We do not work in a vacuum at FNFA. All of our processes are vetted by rating agencies prior to loans going out. You've probably heard of Moody's and Standard & Poor's. The loans are vetted by our own legal counsel, who has to give an opinion on the loans. They are vetted by our banking syndicate's legal counsel. The banking syndicate is the six chartered banks and the capital markets divisions of those banks. The loans are also vetted by investors.
We have a whole process with checks and balances prior to our board's even putting up their hand and having a unanimous vote on whether a loan goes out. That's what I mean by a holistic approach. We make sure everything is okay and then give a loan. We do not take collateral, by the way. We focus on up-front safeguards and work from there. It's a different approach, but it's a modern-day approach.

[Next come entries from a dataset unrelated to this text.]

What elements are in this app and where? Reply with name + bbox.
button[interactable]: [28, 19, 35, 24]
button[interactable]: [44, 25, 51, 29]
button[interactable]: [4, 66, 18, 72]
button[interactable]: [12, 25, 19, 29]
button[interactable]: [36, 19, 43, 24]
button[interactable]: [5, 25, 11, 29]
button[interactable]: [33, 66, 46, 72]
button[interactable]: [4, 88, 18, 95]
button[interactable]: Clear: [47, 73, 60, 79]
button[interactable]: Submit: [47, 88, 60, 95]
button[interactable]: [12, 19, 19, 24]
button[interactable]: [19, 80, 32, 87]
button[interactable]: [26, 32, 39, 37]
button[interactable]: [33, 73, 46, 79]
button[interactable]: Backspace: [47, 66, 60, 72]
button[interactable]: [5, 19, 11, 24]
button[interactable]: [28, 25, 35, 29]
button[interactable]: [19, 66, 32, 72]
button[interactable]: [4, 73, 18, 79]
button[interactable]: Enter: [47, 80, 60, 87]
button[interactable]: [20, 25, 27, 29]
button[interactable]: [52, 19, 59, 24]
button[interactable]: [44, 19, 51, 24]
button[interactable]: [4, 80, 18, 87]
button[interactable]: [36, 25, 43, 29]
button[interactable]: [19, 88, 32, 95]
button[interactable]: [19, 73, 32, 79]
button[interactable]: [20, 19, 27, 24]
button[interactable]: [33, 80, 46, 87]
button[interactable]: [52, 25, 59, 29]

We have mechanisms to establish safeguards to prevent loan defaults. Our board is made up of chiefs or councillors from seven different provinces, and they must be unanimous in both accepting a member and in approving a loan. Having a unanimous board requirement means that up-front safeguards must be very strong.
We have over 200 first nations. There's very strong support in the west. The idea was centred in the west originally and fluctuated through there. Since 2012 , when first nations were allowed to use their own revenue sources to support loans, growth has been from Alberta eastward. We now operate in 8 out of 10 provinces—we have none in Newfoundland, and none in P.E.I. We have one territory in the Northwest Territories. So it's fairly well distributed.

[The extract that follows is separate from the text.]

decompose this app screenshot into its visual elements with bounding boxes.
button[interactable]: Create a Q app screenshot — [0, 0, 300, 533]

The acceptance of the First Nations Fiscal Management Act is increasing, not only in terms of numbers—69 in 2012, and 207 at the end of 2016—but also in terms of the rate of increase, which is growing. This is presenting us not only with a happy story but also with challenges on our staff to accommodate as they line up in front of the door.
Page 6 has a breakdown of our loans right across Canada since 2014. The first nations we have lent to have used their own monies. I want to make sure that's clear. These are not monies from Canada that have been leveraged into loan; these are their own-source monies. Where they have needed community priorities to be completed, they have looked at their budgets and worked with us to make sure their own monies can support these loans going forward.
Page 7 is a summary of what they've done with the monies we have lent. As of right now, we have lent $343 million. There's another $77 million pending, and that's in the last two and a half years. There have been 71 new houses built and 30 remediated, and that's with their own monies. They have built a new school rather than wait for Canada to find the cash, pay as you go. They've built wellness centres, recreation centres, administration buildings, paved roads, etc.
With a lot of these communities, if you look at them today, as a result of their own monies being leveraged through the First Nations Fiscal Management Act, they're starting to look like towns. That's the whole goal of this.
The other objective is economic development. Where they're seeing economic projects they can participate in, they are also borrowing for those purposes. We have done five green energy projects: run of river, solar, and wind projects. Mashteuiatsh in Quebec has participated in the largest wind project in Canada, and we lent money for that about four months ago. The projects are not just for infrastructure or buildings, but also for economic development, which then can be leveraged into future loans.
There was also a purchase of land. When we lend for land, there are no restrictions on the community. They can go straight into putting it into reserve status. If a bank lends, they put a collateral against it and it is tied up. It cannot be added to reserve. That's one of the reasons we do not take collateral. There are safeguards in place, but there are also benefits in place.
On page 9, if you ask where the first nations get their monies to leverage, each province has revenue-sharing agreements with the communities within their provincial boundaries. We contacted each of those provinces a number of years ago and asked if they would be willing to work with us to set up a structure for loans that would help prevent loan defaults. Each of those provinces put up their hands and said yes, we will, because the monies will then be spent back in their provinces for their projects.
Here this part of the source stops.